Sempre come detto innanzi al §1.1., la categoria generale “OG2 - - Restauro e manutenzione dei beni immobili sottoposti a tutela ai sensi delle disposizioni in materia di beni culturali e ambientali” ha per oggetto “lo svolgimento di un insieme coordinato di lavorazioni specialistiche necessarie a recuperare, conservare, consolidare, trasformare, ripristinare, ristrutturare, sottoporre a manutenzione gli immobili di interesse storico soggetti a tutela a norma delle disposizioni in materia di beni culturali e ambientali”, e “riguarda altresì la realizzazione negli immobili di impianti elettromeccanici, elettrici, telefonici ed elettronici e finiture di qualsiasi tipo nonchè di eventuali opere connesse, complementari e accessorie”, nel mentre la categoria specializzata “OS2 - Superfici decorate e beni mobili di interesse storico ed artistico”, riguarda “l’esecuzione del restauro, della manutenzione ordinaria e straordinaria di superfici decorate di beni architettonici e di beni mobili, di interesse storico, artistico ed archeologico”.

Da tali definizioni risulta, quindi, che l’individuazione della categoria competente avviene in base sia alla circostanza che l’intervento possa configurarsi – o meno – quale “insieme coordinato di lavorazioni specialistiche”, sia all’intrinseca natura del bene reso oggetto di intervento.

Dalle definizioni medesime non consta – come, per contro, sostengono gli appellanti – che la categoria competente sia individuata dalle lavorazioni considerate per se stanti, ovvero dalle voci di prezziario.

Più in generale, non è rilevabile nel “sistema” alcun automatismo tra voci di tariffa applicate ed esclusiva competenza dei restauratori nelle correlative lavorazioni; e, ove pur si volesse sostenere che alcune lavorazioni pertengono in via esclusiva ad una professionalità piuttosto che ad un’altra, il collegamento dovrebbe comunque porsi con la figura del restauratore e non già, necessariamente, con il restauratore – esecutore di lavori di restauro e di manutenzione dei beni mobili e delle superfici decorate di beni architettonici di cui all’art. 29, comma 6, del D.L.vo 42 del 2004, che tale diviene soltanto allorquando comprova la rispondenza ai requisiti generali e speciali di cui agli artt. 2 e 3 del D.M. 294 del 2000 come modificati dal D.M. 420 del 2001.

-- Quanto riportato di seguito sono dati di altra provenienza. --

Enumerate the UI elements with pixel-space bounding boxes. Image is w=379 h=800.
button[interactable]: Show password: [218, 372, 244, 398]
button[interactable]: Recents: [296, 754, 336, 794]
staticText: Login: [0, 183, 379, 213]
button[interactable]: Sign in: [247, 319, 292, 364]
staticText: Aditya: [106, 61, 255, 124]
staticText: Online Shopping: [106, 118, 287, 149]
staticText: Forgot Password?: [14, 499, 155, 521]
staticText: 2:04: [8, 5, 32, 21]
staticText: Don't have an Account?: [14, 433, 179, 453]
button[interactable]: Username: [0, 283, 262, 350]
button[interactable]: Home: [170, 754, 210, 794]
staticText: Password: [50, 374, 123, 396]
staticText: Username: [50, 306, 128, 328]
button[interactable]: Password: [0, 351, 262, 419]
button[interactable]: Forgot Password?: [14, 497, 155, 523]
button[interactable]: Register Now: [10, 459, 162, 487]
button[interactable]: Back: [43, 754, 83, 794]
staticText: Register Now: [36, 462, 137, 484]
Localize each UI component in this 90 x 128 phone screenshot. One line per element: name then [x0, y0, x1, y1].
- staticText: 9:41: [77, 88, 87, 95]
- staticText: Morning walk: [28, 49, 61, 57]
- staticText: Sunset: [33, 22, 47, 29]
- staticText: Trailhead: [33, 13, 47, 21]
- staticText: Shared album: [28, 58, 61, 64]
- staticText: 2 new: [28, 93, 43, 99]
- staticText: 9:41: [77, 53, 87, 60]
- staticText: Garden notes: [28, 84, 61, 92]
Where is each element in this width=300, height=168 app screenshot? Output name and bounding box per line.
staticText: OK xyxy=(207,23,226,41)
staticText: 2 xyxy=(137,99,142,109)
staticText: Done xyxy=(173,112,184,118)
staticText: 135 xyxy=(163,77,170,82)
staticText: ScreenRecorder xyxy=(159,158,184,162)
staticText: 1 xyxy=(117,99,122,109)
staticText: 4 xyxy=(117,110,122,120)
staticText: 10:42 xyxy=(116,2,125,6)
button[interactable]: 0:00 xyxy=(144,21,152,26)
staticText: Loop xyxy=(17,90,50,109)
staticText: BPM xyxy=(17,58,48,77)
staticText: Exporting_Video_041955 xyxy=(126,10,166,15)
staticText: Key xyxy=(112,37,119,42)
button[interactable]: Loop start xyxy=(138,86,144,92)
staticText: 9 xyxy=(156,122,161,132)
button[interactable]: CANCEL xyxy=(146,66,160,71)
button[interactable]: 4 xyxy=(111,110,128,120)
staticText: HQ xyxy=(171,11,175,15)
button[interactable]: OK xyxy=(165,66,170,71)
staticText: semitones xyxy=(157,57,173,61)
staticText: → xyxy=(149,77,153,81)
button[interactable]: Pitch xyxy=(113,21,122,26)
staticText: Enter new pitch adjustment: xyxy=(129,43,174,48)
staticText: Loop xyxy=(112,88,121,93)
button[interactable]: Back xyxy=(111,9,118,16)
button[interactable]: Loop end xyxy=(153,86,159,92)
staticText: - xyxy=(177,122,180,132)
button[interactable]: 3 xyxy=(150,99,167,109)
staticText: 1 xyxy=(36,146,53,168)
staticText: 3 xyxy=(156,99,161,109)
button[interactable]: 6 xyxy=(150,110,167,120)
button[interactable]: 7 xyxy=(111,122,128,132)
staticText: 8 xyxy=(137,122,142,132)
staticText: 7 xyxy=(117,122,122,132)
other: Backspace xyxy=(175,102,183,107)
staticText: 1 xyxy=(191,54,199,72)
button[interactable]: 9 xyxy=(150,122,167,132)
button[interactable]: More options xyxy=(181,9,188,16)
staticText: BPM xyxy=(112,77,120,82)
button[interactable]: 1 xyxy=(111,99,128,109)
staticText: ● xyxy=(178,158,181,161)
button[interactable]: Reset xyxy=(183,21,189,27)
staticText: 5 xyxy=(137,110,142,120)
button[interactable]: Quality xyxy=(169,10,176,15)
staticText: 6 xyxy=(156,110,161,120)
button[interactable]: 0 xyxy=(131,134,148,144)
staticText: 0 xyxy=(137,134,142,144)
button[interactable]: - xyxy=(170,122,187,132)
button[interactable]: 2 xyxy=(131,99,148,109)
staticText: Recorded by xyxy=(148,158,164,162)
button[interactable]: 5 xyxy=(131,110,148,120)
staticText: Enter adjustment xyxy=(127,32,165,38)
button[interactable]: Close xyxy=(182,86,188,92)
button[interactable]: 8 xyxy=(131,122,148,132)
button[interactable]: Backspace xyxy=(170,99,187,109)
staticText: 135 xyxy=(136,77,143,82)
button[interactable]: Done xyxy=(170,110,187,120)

Né va sottaciuto che la stessa intestazione della lettera di invito alla gara reca la testuale indicazione di “lavori di consolidamento delle superfici marmoree, verifiche statiche per la conservazione del monumento e la sicurezza del pubblico”, con palese assenza di qualsivoglia riferimento al restauro e al ripristino di superfici decorate, a meno che – come puntualmente denota la difesa delle Amministrazioni intimate – non si voglia intendere la locuzione “marmoree”, di per sé indicante l’utilizzazione di un materiale da costruzione, come equipollente a “decorate”, locuzione che a sua volta indica un trattamento apportato ad una cosa (cfr. pag. 33 della memoria di costituzione della Presidenza del Consiglio dei Ministri e del Commissario delegato per la realizzazione degli interventi urgenti nelle aree di Roma e di Ostia Antica).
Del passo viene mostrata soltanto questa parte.